Not exactly. The TX waveform provides the reference signal for clocking the I & Q demods. If the TX coil is a perfect inductor, either the voltage or current waveform can be used as they are precisely 90° apart. But the coil isn't ideal, it has finite resistance so for best accuracy the current waveform should be used. This is pretty old news, there are designs out there that already do this.

welcome back Aziz

Thanks to Ghound over on Dankowski's Forum, we have some interesting EMC-testing technical stuff on the Equinox, including the User Manual, and internal PCB photos:
https://fccid.io/Z4C-0022
Images:
https://fccid.io/png.php?id=3643401&page=1
https://fccid.io/png.php?id=3643401&page=2

Curious PCB tracking, reminds me of hand drawn boards, with the sticky-backed tape on clear acetate sheets. Very curvy, like my original Sinclair ZX80 and ZX81 home computers.

Micro looks to be an ST-micro ARM-cored one.

Not sure I would use FFC's for the external connectors.
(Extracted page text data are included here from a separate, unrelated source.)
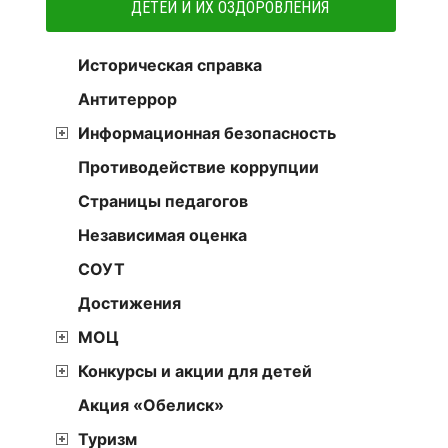
ДЕТЕЙ И ИХ ОЗДОРОВЛЕНИЯ
Историческая справка
Антитеррор
Информационная безопасность
Противодействие коррупции
Страницы педагогов
Независимая оценка
СОУТ
Достижения
МОЦ
Конкурсы и акции для детей
Акция «Обелиск»
Туризм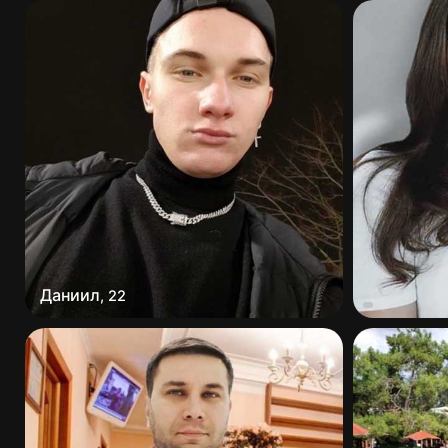
Даниил
,
22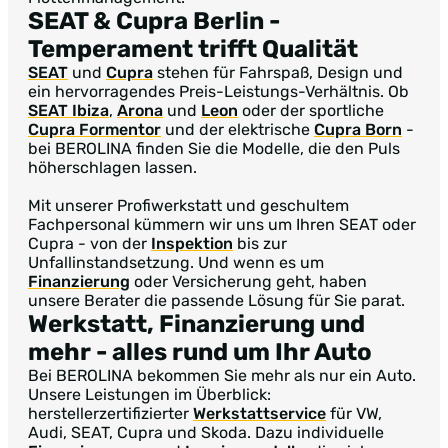
SEAT & Cupra Berlin
-
Temperament trifft Qualität
SEAT
und
Cupra
stehen für Fahrspaß, Design und
ein hervorragendes Preis-Leistungs-Verhältnis. Ob
SEAT Ibiza
,
Arona
und
Leon
oder der sportliche
Cupra Formentor
und der elektrische
Cupra Born
-
bei BEROLINA finden Sie die Modelle, die den Puls
höherschlagen lassen.
Mit unserer Profiwerkstatt und geschultem
Fachpersonal kümmern wir uns um Ihren SEAT oder
Cupra - von der
Inspektion
bis zur
Unfallinstandsetzung. Und wenn es um
Finanzierung
oder Versicherung geht, haben
unsere Berater die passende Lösung für Sie parat.
Werkstatt, Finanzierung und
mehr
- alles rund um Ihr Auto
Bei BEROLINA bekommen Sie mehr als nur ein Auto.
Unsere Leistungen im Überblick:
herstellerzertifizierter
Werkstattservice
für VW,
Audi, SEAT, Cupra und Skoda. Dazu individuelle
https://www.minelab.com/anz/go-minel...ologies-part-3

Same TX method as White's DFX & V3.

Interesting Carl.
Same method, but more frequencies at one time.
Thoughts on that Carl?

Part 3: https://www.minelab.com/usa/go-minel...ologies-part-3

What is the benefit of the square waveform? It’s obviously full of higher order harmonics.



In addition, if the time scales are relative, the wave form at the bottom appears to be higher frequency dominant compared to the BBS waveform above.

It is the way to generate different TX frequencies at the same time (harmonics of course).

We need to observe TX signal in frequency domain.

There are benefits to square wave that are not obvious.

First, there is no 1/f noise in square wave, unlike sinus oscillators that are very problematic in 1/f region, resulting in false targets. Noise and amplitude stability depend only on power supply noise and stability, which is easy to keep very good.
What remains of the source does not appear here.